Sorting equipment that was removed and destroyed has not been replaced. Delivery trucks have not been serviced and so have broken down. Employees are still exposed to COVID, and many are sick or have passed away.
Kim Frum, a senior public relations representative for USPS, released a statement that read, in part, “While every year the Postal Service carefully plans for peak holiday season, a historic record of holiday volume compounded by a temporary employee shortage due to the COVID-19 surge, and capacity challenges with airlifts and trucking for moving this historic volume of mail are leading to temporary delays.”

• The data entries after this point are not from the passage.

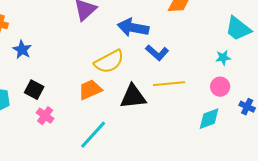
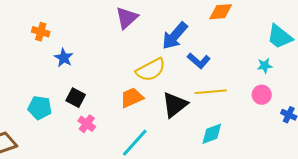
blue arrow: (133, 28) -> (175, 36), turned -60
black triangle: (133, 97) -> (175, 105), turned -32
cyan diamond: (209, 119) -> (212, 134), moved

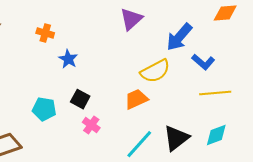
black triangle: (175, 105) -> (176, 138), moved

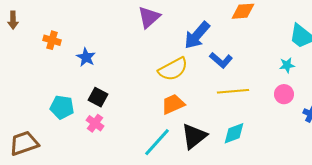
orange cross: (45, 33) -> (52, 40), moved
orange trapezoid: (136, 99) -> (173, 104), moved
pink cross: (91, 125) -> (95, 123), moved

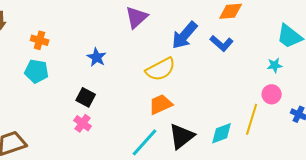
blue star: (86, 57) -> (97, 57), moved
blue L-shape: (221, 60) -> (222, 43), moved
yellow line: (233, 91) -> (252, 119), moved, turned -68
cyan pentagon: (62, 107) -> (37, 71), moved

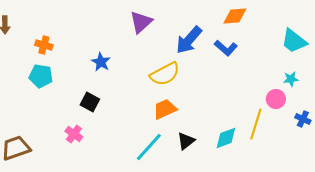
cyan star: (275, 65) -> (291, 79), moved
pink cross: (83, 123) -> (74, 134), moved
black triangle: (182, 136) -> (186, 141), size x0.7

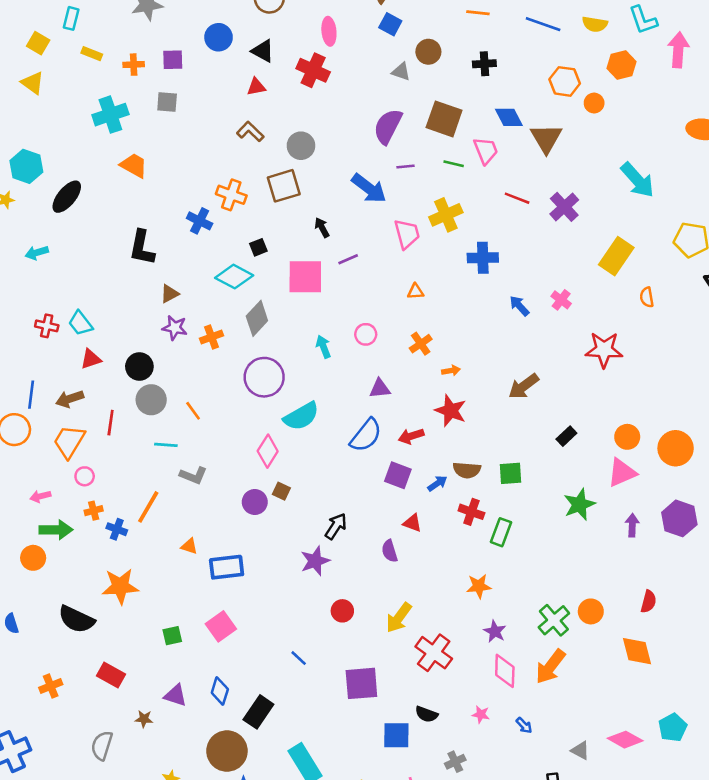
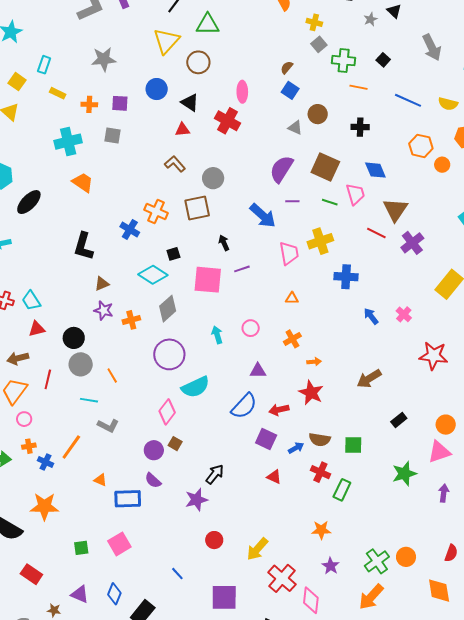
brown triangle: (546, 138) -> (395, 210), moved
purple semicircle: (390, 551) -> (153, 480), moved, turned -36
pink diamond: (505, 671) -> (311, 600), moved

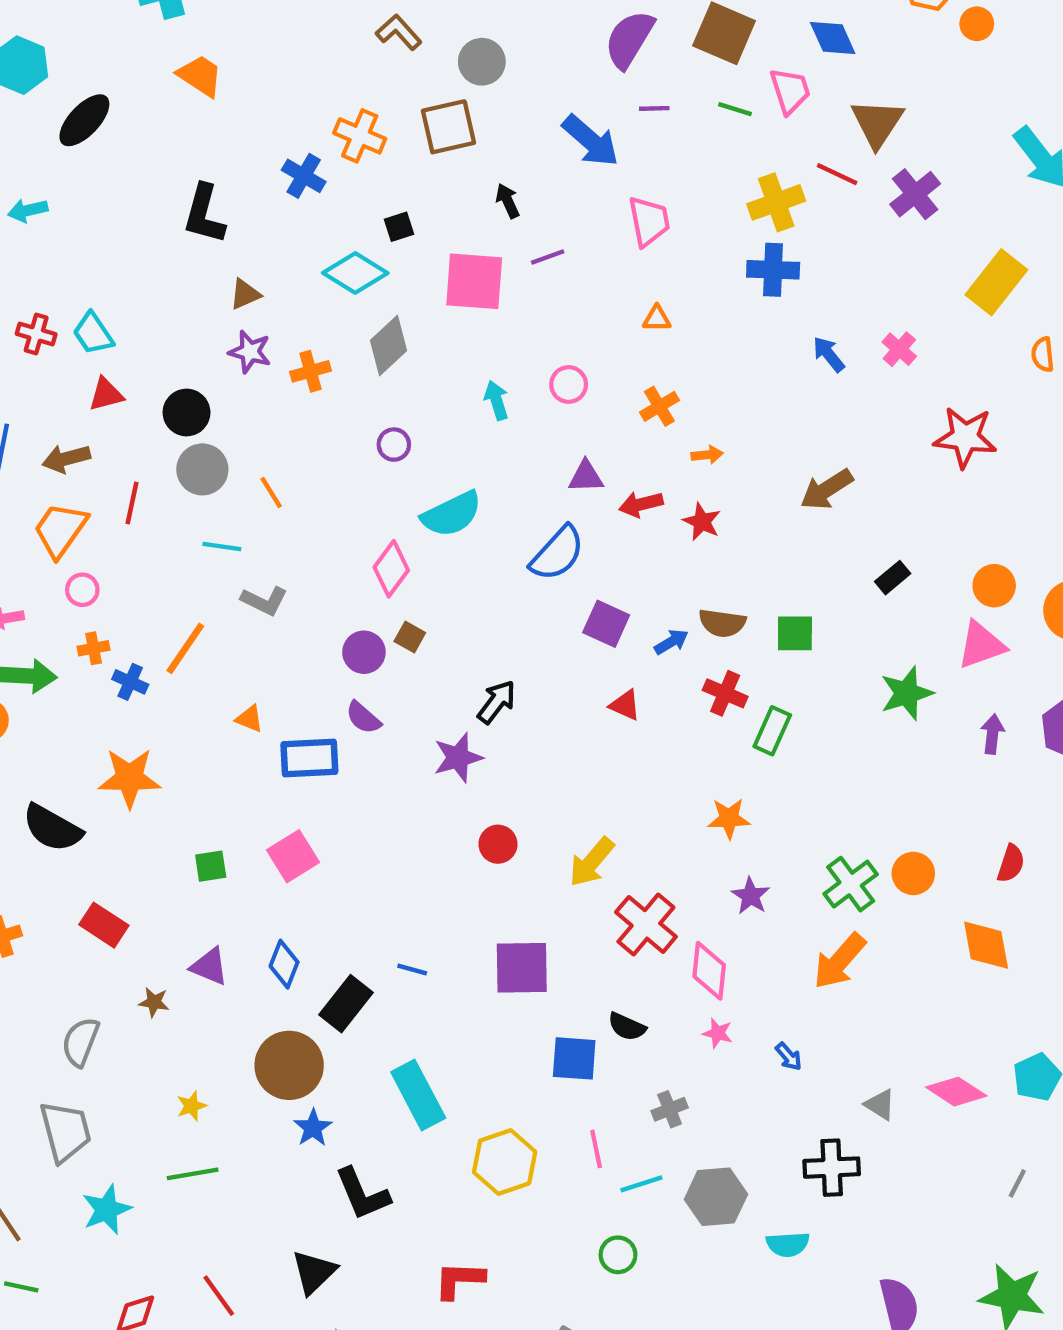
yellow cross: (320, 241) -> (776, 202), moved
purple circle: (169, 354) -> (394, 445), size x0.5
red star: (311, 393) -> (702, 522), size x0.7
red arrow: (279, 410) -> (641, 504), moved
blue line: (177, 574) -> (412, 969), moved, turned -32

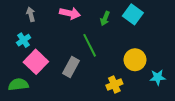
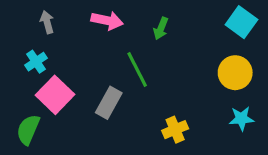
cyan square: (133, 14) -> (241, 22), moved
yellow circle: (135, 60) -> (235, 73), moved
green semicircle: (18, 85) -> (28, 130), turned -60

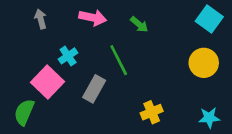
green arrow: (161, 28) -> (139, 24), turned -72
cyan cross: (36, 62) -> (68, 56), moved
cyan star: (241, 119) -> (209, 118), moved

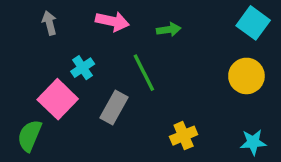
green arrow: (139, 24) -> (169, 30), turned -48

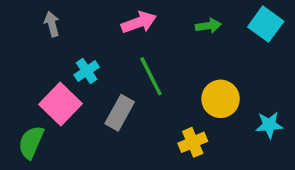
pink arrow: (112, 21) -> (139, 22), moved, turned -32
green arrow: (169, 30) -> (208, 26), moved
yellow circle: (246, 76) -> (221, 99), moved
cyan star: (253, 142) -> (269, 125), moved

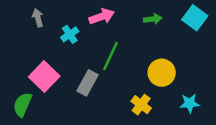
cyan cross: (87, 71) -> (70, 34), moved
green line: (151, 76) -> (111, 56), turned 52
cyan star: (269, 125) -> (190, 103), moved
yellow cross: (193, 142) -> (141, 105), turned -30

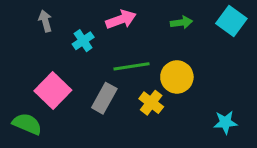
green line: (111, 56) -> (132, 66), turned 56
yellow circle: (162, 73) -> (177, 77), moved
green semicircle: (22, 105) -> (27, 124), turned 90
yellow cross: (141, 105) -> (151, 103), moved

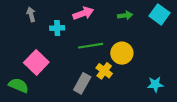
cyan cross: (83, 41) -> (57, 28), turned 32
gray rectangle: (104, 98) -> (82, 83), moved

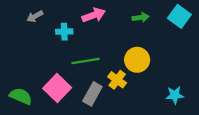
gray arrow: (31, 14) -> (35, 16), turned -104
green line: (91, 46) -> (85, 61), moved
pink square: (36, 62) -> (57, 88), moved

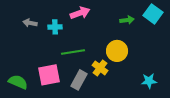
gray arrow: (35, 16) -> (30, 23), moved, turned 40
green arrow: (141, 18) -> (127, 20), moved
pink square: (57, 88) -> (49, 75), turned 35

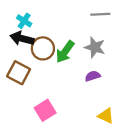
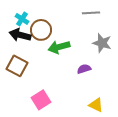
gray star: (95, 47) -> (102, 43), moved
brown circle: (43, 48) -> (41, 30), moved
green arrow: (65, 52) -> (59, 47), turned 40

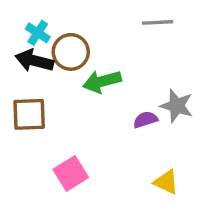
gray star: (102, 43) -> (177, 106), moved
brown square: (17, 66) -> (29, 114), turned -30

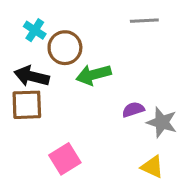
black arrow: (34, 61) -> (32, 76), moved
gray star: (177, 106) -> (162, 122), moved

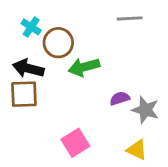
pink square: (65, 159) -> (75, 143), moved

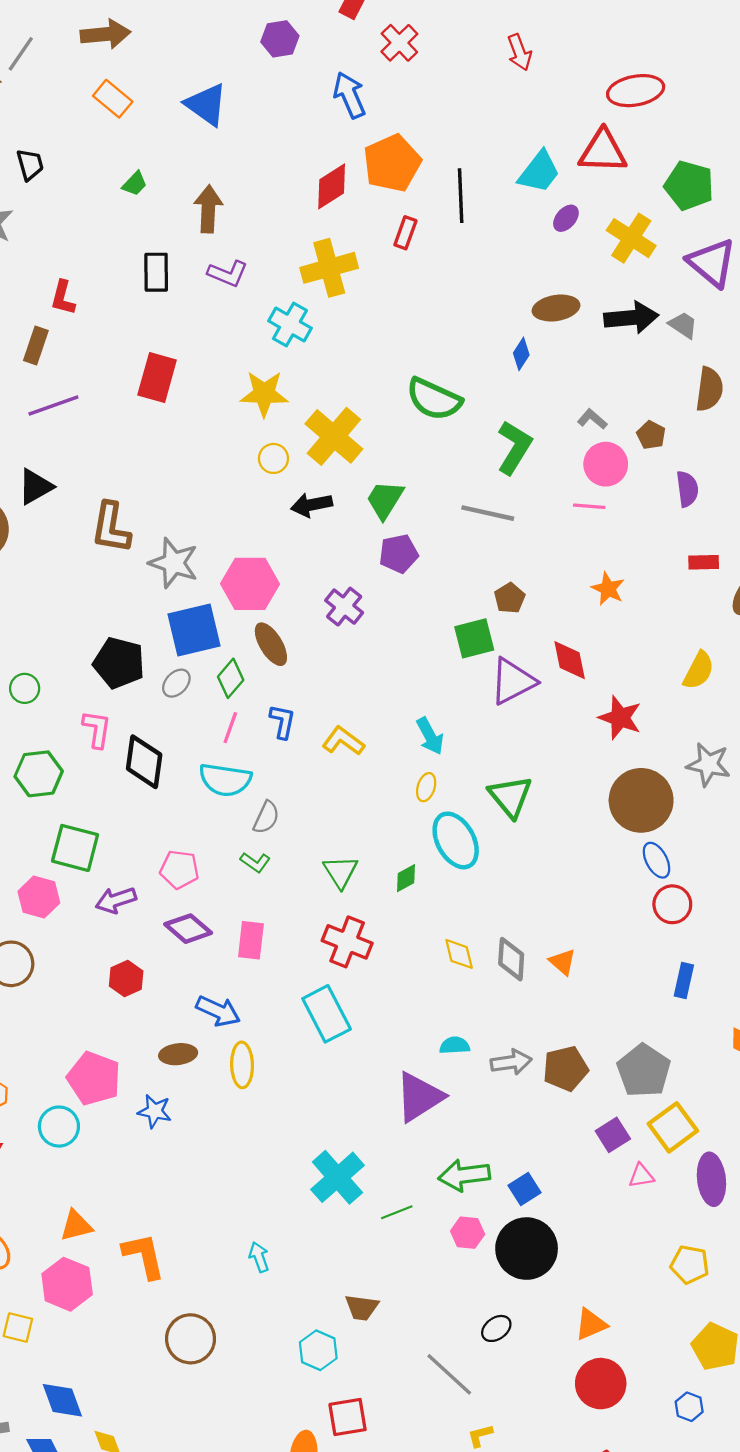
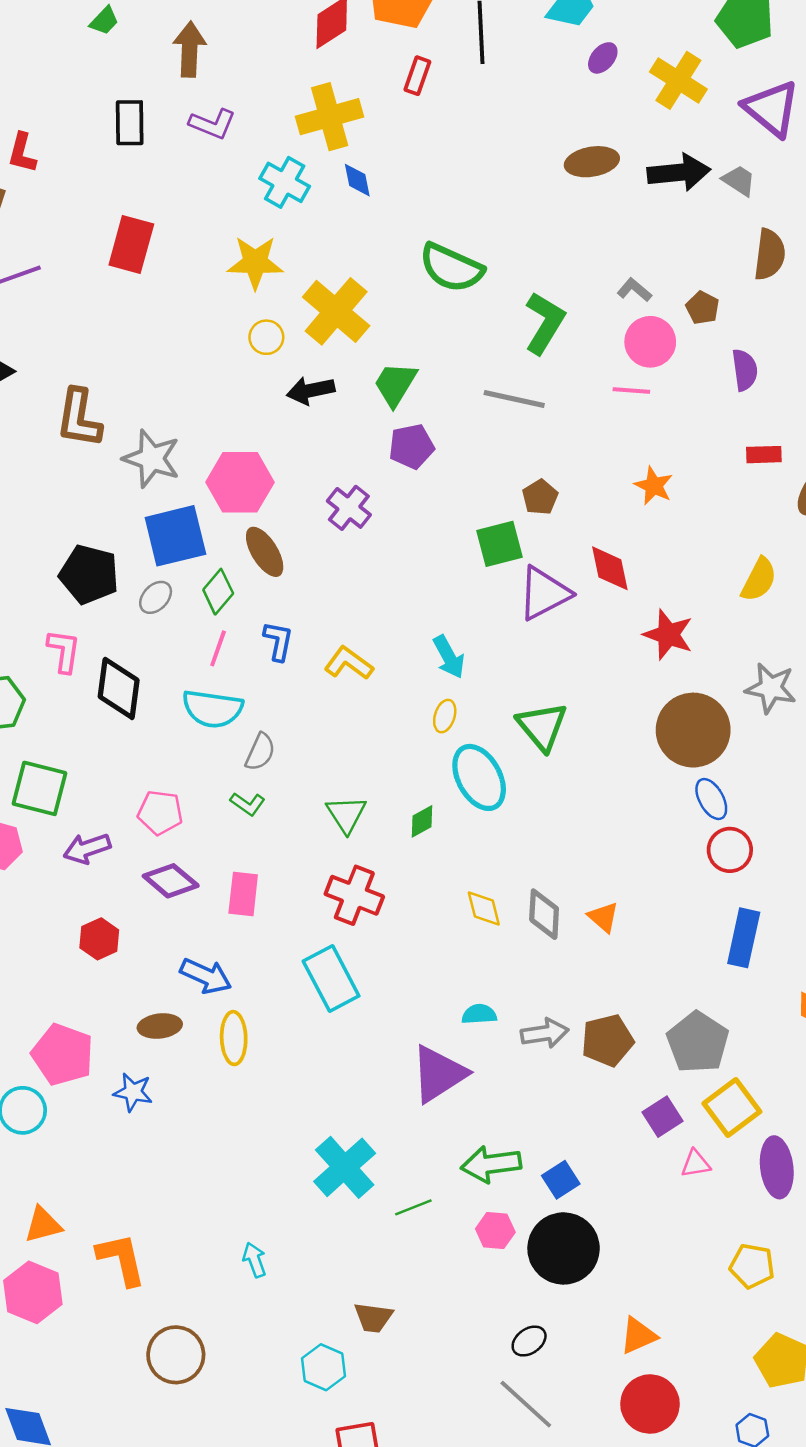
blue diamond: (521, 354) -> (357, 180), moved, turned -44
blue rectangle: (684, 980) -> (744, 938), size x1.4
gray line: (449, 1374) -> (526, 1404), moved

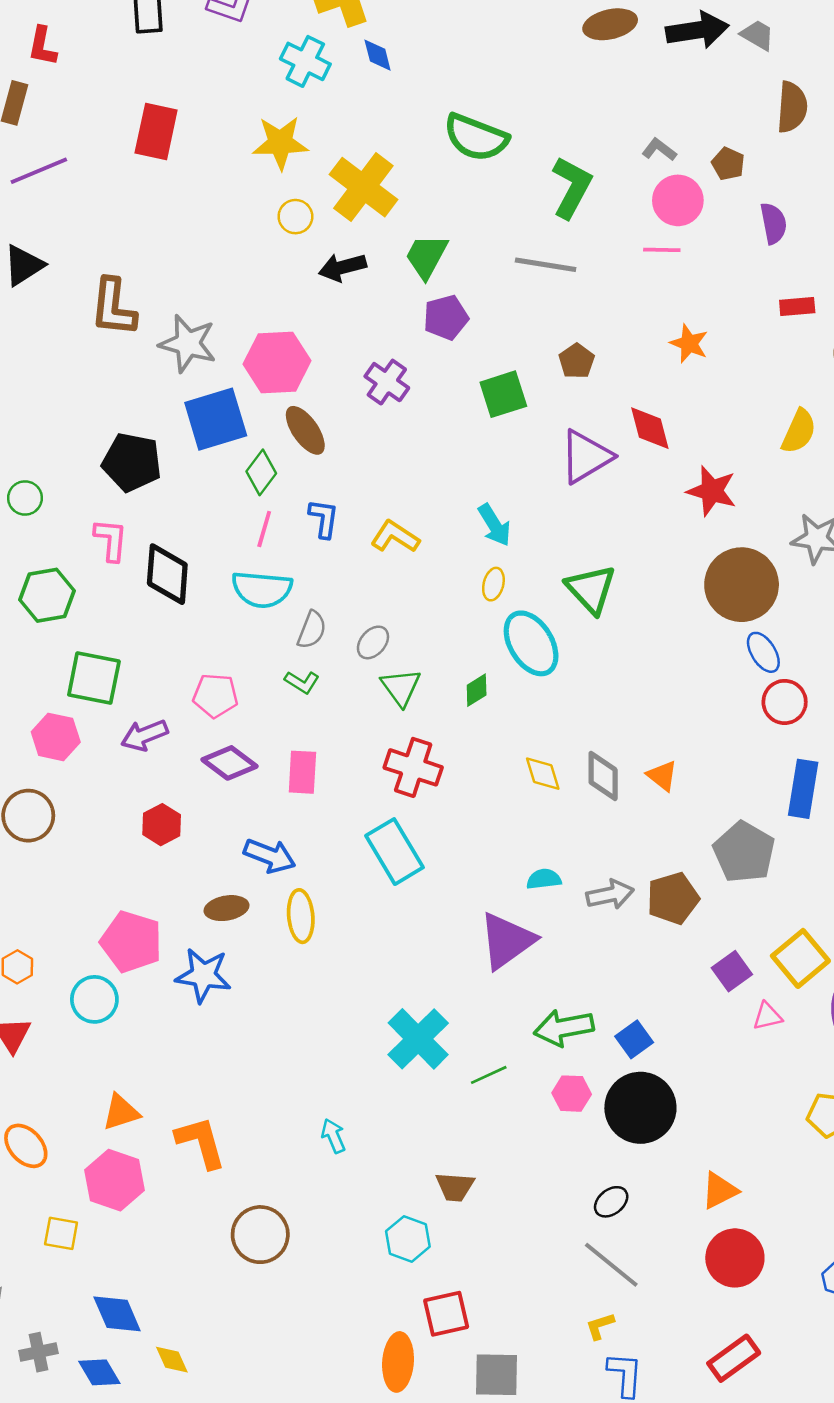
green square: (499, 544) -> (503, 394), moved
gray ellipse: (156, 597) -> (373, 642), moved
gray pentagon: (698, 1042) -> (744, 852), moved
blue star: (133, 1092) -> (203, 975), size x1.4

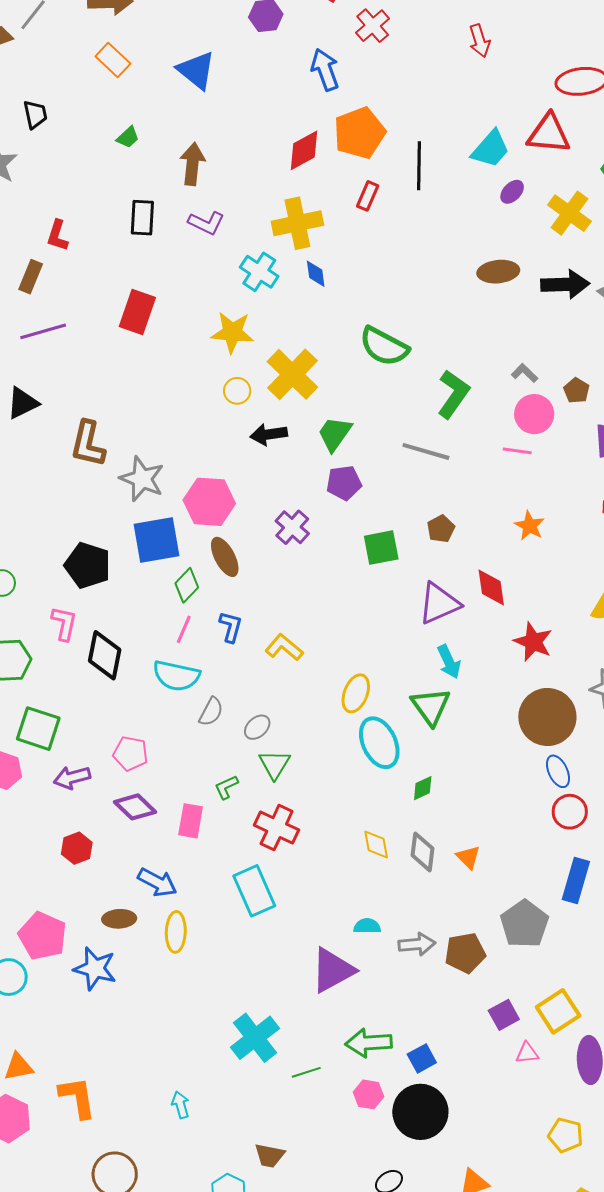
cyan arrow: (494, 525) -> (449, 662), moved
yellow ellipse: (493, 584) -> (356, 693), size x1.5
green L-shape: (302, 682) -> (226, 787), moved, turned 116
green diamond: (477, 690) -> (423, 788), moved

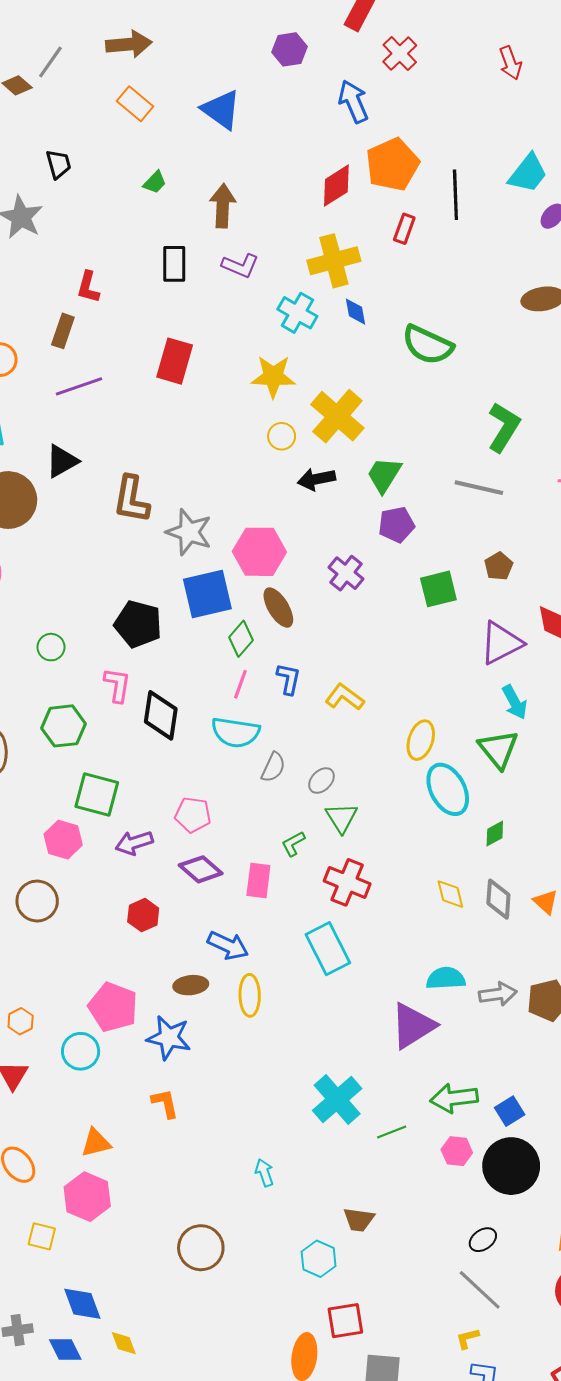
green semicircle: (384, 346) -> (427, 345), moved
cyan semicircle: (367, 926) -> (446, 978), size x1.4
orange L-shape: (77, 1097) -> (165, 1103), moved, size x0.7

Employees at Amazon, FedEx, DHL, Hermes, and UPS also interact regularly with the public and thus are exposed to increased risk of COVID. International service has been disrupted because of travel restrictions. Everyone is dealing with increased volumes because people are ordering things online to comply with quarantine orders.
The madness comes from playing Russian roulette with your packages. Will your box be the one in the back corner of the truck? Will your letter be the one that won’t fit in the bag and has to be left for the next round? Will your parcel be the one that hasn’t been sorted by the end of the shift and must stay in the warehouse until tomorrow? Most chancy of all: whose mail will that shifty new guy take to the TV studio with him?
Bottom line: I’m waiting to see what the new mailing normal will be.